Didn’t You Know That Wearing a Mask Makes Your Arms Fall Off?
Last week, I met a new guy and 15 minutes later I called him a “f**king idiot”.
In the midst of a pandemic, covid-related subjects come up quickly in a conversation. He happened to say he doesn’t wear a mask at his workplace because he wants to “breathe properly”.
Well, guess who also would like to breathe properly… the people he will potentially infect and who might end up on a ventilator, or even dying.
People Like This Guy Are Everywhere
The other day, my landlord came into my apartment not wearing a mask. The same day, while shopping for groceries, I saw dozens of people walking past with the mask covering their mouths but not their noses.
How hard is it to wear a mask properly when you are with others?
This is not a rhetorical question. Please, enlighten me. How hard is it for you?
Judging by the behavior of all these people, for them, it’s incredibly hard.
Put on a mask.
Oh, but it hurts so much. I feel sick. I get a rash all over my body. My fingers fall off. My brain explodes.
If you’ve experienced any of the above symptoms because of wearing a mask, you have my total empathy for not wearing it. But if not, then put on your f**king mask. Properly.
Studies show that wearing a mask helps to prevent the spread of coronavirus. Since this is an air-borne disease, transmitted through respiratory droplets, a mask is a barrier in the movement of those droplets. It protects those who wear it and, mostly, protects the people around.

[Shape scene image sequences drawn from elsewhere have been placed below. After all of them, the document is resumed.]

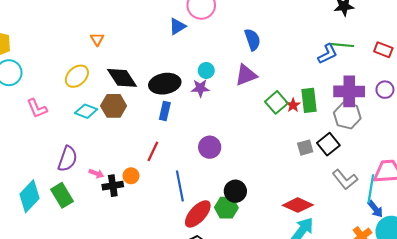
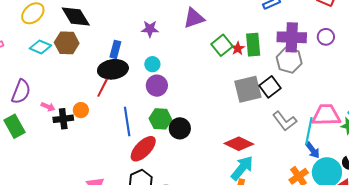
cyan circle: (206, 70) -> (152, 64), moved
black ellipse: (165, 84) -> (113, 69), moved
gray square: (305, 148) -> (248, 89), size x1.8
green hexagon: (226, 208) -> (160, 119), moved

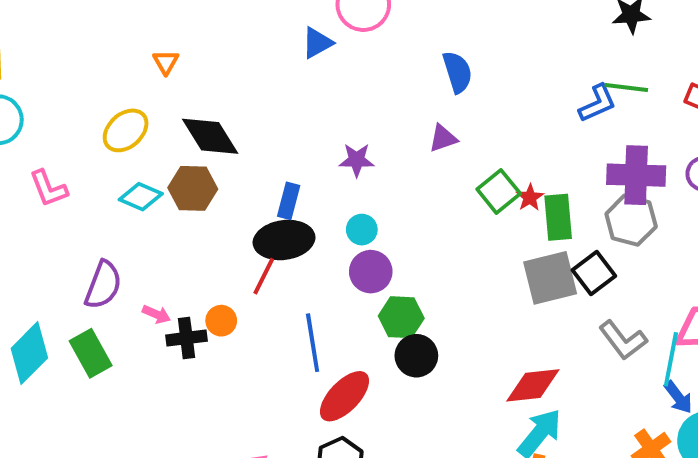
purple triangle: (194, 18) -> (443, 138), size x0.7
green rectangle: (253, 45) -> (558, 217), moved
green hexagon: (160, 119) -> (401, 317), moved
red diamond: (239, 144) -> (533, 385), turned -32

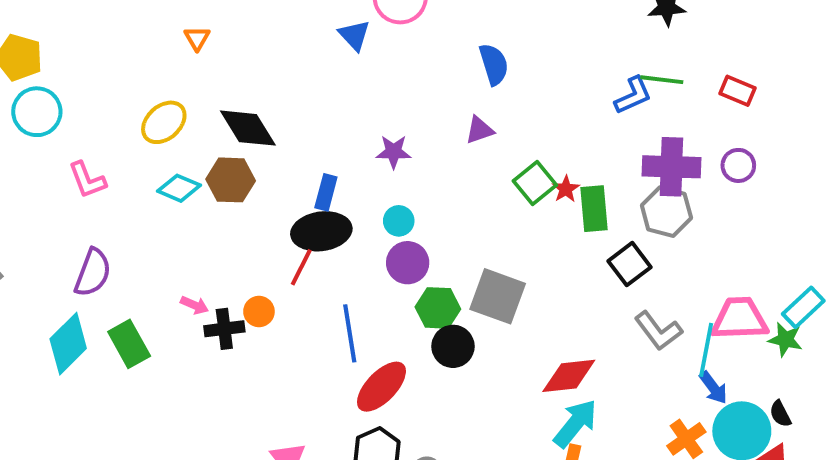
blue triangle: (317, 43) -> (354, 35), turned -44
orange triangle: (166, 62) -> (197, 38), moved
gray square: (550, 278) -> (498, 296), moved, turned 34
purple semicircle: (103, 285) -> (93, 273), moved

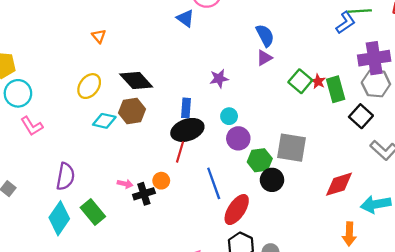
blue semicircle: (494, 64) -> (265, 35), moved
pink L-shape: (87, 180) -> (32, 126), moved
cyan arrow: (575, 423) -> (376, 204), moved, turned -128

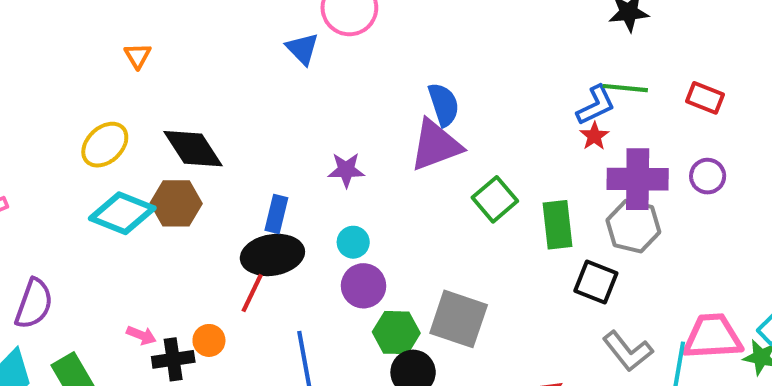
purple triangle: (264, 58) -> (436, 145), size x1.8
red star: (318, 81) -> (594, 136), moved
black square: (361, 116) -> (596, 282), turned -30
cyan diamond: (104, 121) -> (122, 213), size x1.4

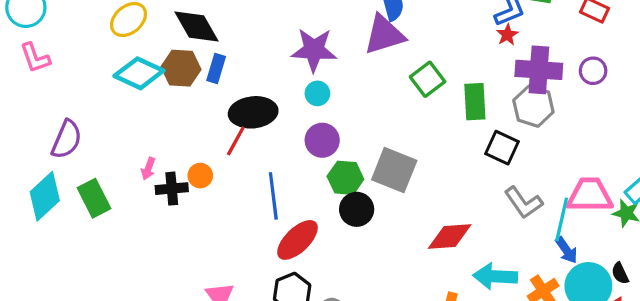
purple star: (346, 170) -> (314, 50), size x1.6
blue rectangle: (276, 214) -> (216, 69), moved
cyan circle: (353, 242) -> (317, 93), moved
pink arrow: (141, 335) -> (148, 169), turned 85

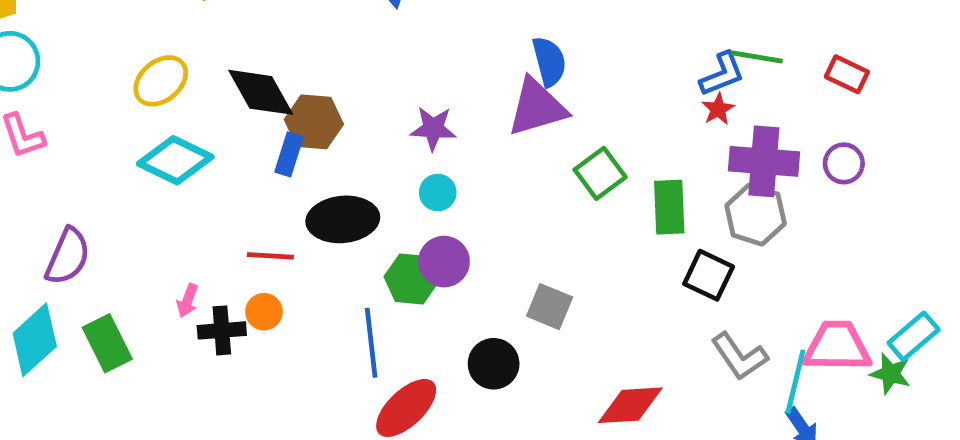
purple star: (314, 50) -> (433, 128), size x0.7
brown hexagon: (181, 68) -> (314, 122), moved
red line: (236, 141) -> (270, 256), moved, turned 64
gray square: (394, 170) -> (550, 307), size x0.7
green hexagon: (345, 178) -> (411, 279), moved

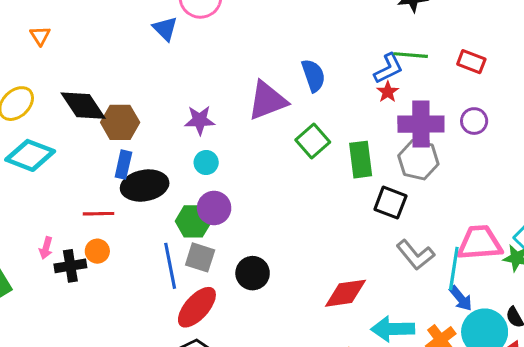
blue semicircle: (549, 62) -> (313, 75), moved
blue rectangle: (289, 154) -> (123, 165), moved
gray square: (550, 307) -> (200, 257), moved

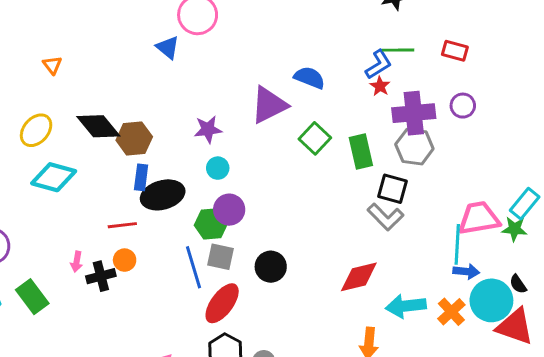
blue semicircle: (313, 75) -> (309, 78), turned -44
gray L-shape: (415, 255) -> (386, 217), moved
blue arrow: (461, 298) -> (466, 271), turned -40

When the pandemic started, many governments were slow in making masks mandatory. But almost all of them have corrected the course and make it now a must in closed spaces. According to the US’s Centers for Disease Control and Prevention, there are only 3 occasions when wearing a mask is not advised, when in public, with other people:
- Children under 2
- People with disability who can not wear it for reasons related to it
- People to whom wearing a mask would create a health and safety risk in the workplace, as determined by the workplace risk assessment
As you see, being selfish, lazy, or stupid is not part of the list.
The Pandemic Could Be Over by Now
Look at New Zealand. It’s paradise on Earth. People walk around without masks, they work in offices, they go to concerts. Because they can — they’ve beaten the virus.
Or many Asian countries, who have managed to keep very low numbers. Vietnam, Singapore, Mongolia, Hong Kong, Taiwan, for example. A study from Duke University shows that, on one hand, these countries have historical experience dealing with pandemics. On the other, people are better at following rules.
“People in most of our study countries and regions in Asia were better able to take advice and guidelines on face masks, social distancing, and self-isolation than their counterparts in Europe and the U.S.”
In the meantime, in the West, we have been struggling for almost a year, going through cycles of lockdown and opening up, endlessly.
Apparently, in the west, people need to “breathe properly”. They need to have a drink with their friends. And they need to do it without a mask, obviously. Because when you see a friend and you’re both wearing masks, usually one of your limbs falls off. True story.
This shows how selfish people are. It shows how many of us can’t see beyond our own little bubble. Sure, you might be young and healthy and not be concerned with falling sick.
Well, then consider this:
- The long-term effects of coronavirus are still to be properly studied. Even young, healthy people with mild symptoms can be part of the “long-haulers”, people who experience health changes for months after being infected.
- You don’t matter.
Let me expand on that.
- Do you want to marry a person of your own gender? It’s your business.
- Do you want to never work because you inherited a lot? It’s your business.
- Do you want to eat nothing but burgers your entire life? It’s your business.
- Do you want to walk around without a mask on your face in the middle of a pandemic? It’s not just your business.
Your freedom ends where mine begins.
You spreading your virus around will interfere with my freedom, with the freedom of your co-worker, the lady in the supermarket, the bus driver, eventually circling back to your own family.
And when you see your parents dying of covid, you will have a hard time “breathing properly”.
Wearing a mask is not the magical solution that will help us put an end to this. We still need to keep our distance, wash our hands, and refrain from doing most of the activities we were used to.
Being outside, meeting our friends, hugging our extended family, having fun at social events — letting go of all this takes a toll on our mental health. We are social creatures, we need human touch. This is hard.
But wearing a mask? That’s damn easy.